A Clinical Trial to Assess the Safety and Efficacy of a Dietary Supplement Purported to Increase Plasma Sex Hormones

The objective of this open label, dose finding exploratory trial was to investigate the efficacy and safety of 3 doses of Viridex XT™ in healthy males. Ten subjects (28.4 ± 8.1 years) were randomly assigned in a 3:3:3:1 ratio (2, 4, 6/day product or placebo). Subjects were evaluated every 2 weeks over a 30‐day period with a final evaluation 10 days post product cessation. Levels of total and free testosterone (TT), estradiol, and luteinizing hormone (LH) were measured and changes in lean body mass (LBM) determined via Dual X‐Ray Absorptiometry. Observations of interest included total TT increased by 256±179ng/dl (64%) at Day 15 and 227±152 (57%) at Day 31 for the 4/day dose and 127±63 (20%) at Day 15 and 83±148 (13%) at Day 31 for the 6/day dose. Free TT increased by 144 pg/dl (166%) for the 2/day dose (in the 1 subject that had baseline free TT data) and 65±44 (83%) for the 4/day with no change for the 6/day at Day 31. Estradiol showed an inverse dose‐response relationship (2/day increase, 4/day no change, 6/day decrease) and LH increased more for product than placebo.

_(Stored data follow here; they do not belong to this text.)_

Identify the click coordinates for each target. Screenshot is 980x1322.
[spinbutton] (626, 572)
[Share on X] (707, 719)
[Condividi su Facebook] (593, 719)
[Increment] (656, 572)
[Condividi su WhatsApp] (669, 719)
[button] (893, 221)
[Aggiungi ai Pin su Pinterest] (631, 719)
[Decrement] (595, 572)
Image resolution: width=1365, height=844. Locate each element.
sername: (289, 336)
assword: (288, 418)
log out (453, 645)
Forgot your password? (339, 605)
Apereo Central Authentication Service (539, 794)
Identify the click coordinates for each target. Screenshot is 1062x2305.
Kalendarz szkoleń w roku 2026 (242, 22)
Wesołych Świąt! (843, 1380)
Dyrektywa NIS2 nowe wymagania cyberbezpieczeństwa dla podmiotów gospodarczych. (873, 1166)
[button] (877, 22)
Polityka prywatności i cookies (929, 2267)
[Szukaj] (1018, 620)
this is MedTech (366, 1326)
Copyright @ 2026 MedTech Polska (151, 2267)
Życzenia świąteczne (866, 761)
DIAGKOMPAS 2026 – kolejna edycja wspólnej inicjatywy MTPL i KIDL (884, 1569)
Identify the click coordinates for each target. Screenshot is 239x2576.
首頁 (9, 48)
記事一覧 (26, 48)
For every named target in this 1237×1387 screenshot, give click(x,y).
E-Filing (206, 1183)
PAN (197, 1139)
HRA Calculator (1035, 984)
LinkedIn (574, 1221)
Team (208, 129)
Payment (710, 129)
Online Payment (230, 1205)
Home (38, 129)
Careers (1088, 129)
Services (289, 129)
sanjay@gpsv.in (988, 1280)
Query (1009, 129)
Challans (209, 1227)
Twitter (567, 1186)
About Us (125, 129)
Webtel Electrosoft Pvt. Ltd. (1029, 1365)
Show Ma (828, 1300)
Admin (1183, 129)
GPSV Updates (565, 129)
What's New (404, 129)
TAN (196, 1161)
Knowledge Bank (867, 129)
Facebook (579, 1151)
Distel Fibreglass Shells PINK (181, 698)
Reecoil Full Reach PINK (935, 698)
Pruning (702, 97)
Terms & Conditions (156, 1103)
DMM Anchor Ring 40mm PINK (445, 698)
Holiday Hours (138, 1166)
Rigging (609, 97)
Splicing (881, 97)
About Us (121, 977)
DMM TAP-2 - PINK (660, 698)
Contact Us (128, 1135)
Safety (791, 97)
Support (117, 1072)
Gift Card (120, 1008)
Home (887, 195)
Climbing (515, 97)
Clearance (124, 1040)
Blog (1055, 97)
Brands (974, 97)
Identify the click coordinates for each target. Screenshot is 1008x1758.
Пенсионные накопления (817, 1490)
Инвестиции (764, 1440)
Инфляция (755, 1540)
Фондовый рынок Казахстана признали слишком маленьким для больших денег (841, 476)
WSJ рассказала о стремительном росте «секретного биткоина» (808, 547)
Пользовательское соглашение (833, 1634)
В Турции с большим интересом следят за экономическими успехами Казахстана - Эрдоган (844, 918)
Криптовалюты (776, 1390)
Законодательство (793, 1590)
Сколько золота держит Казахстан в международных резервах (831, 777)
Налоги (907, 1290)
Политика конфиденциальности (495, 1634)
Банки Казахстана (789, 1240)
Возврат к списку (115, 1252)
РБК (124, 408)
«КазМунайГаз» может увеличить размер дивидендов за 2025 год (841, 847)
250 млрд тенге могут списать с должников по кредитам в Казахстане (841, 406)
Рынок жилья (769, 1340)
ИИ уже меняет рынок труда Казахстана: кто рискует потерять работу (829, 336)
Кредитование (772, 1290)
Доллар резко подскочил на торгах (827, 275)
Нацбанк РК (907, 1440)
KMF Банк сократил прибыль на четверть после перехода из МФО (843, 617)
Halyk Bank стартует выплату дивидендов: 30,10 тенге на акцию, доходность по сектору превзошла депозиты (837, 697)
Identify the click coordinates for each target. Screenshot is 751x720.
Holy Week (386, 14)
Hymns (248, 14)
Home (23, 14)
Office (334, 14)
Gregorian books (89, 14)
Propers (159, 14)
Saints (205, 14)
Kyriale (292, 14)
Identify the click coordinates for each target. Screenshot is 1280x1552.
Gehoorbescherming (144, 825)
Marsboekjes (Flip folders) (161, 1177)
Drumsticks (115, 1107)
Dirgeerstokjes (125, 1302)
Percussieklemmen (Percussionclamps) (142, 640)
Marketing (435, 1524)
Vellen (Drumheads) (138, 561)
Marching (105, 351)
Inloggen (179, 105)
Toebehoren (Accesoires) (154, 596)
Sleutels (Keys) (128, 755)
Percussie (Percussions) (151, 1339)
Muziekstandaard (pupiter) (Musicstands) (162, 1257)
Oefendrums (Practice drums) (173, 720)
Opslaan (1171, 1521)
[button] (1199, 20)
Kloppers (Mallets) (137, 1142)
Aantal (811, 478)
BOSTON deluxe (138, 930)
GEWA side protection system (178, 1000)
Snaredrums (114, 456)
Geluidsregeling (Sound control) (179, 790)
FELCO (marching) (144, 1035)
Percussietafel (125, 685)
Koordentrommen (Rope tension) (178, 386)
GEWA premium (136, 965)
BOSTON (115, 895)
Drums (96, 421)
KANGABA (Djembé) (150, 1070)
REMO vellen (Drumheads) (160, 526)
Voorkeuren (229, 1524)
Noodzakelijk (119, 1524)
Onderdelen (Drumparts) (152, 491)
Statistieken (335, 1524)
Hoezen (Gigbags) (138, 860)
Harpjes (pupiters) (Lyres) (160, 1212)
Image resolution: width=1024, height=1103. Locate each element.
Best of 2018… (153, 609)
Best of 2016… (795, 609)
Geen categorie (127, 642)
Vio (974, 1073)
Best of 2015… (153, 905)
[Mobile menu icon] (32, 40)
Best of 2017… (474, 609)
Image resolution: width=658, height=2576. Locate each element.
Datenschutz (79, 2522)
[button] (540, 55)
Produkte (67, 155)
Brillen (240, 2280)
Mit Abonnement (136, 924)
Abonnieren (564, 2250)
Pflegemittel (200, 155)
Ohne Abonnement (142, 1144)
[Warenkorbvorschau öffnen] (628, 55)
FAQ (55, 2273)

LBM increased by about 0.5 kg for the 4/and 6/day (and placebo) and decreased by about 0.5 kg for the 2/day dose. Hemoglobin, hematocrit, total cholesterol, HDL and LDL decreased with the 6/day dose. In order to assess the magnitude and duration of these efficacy and safety changes, a longer study with a larger sample size is needed. This study was funded by Gaspari Nutrition, Inc.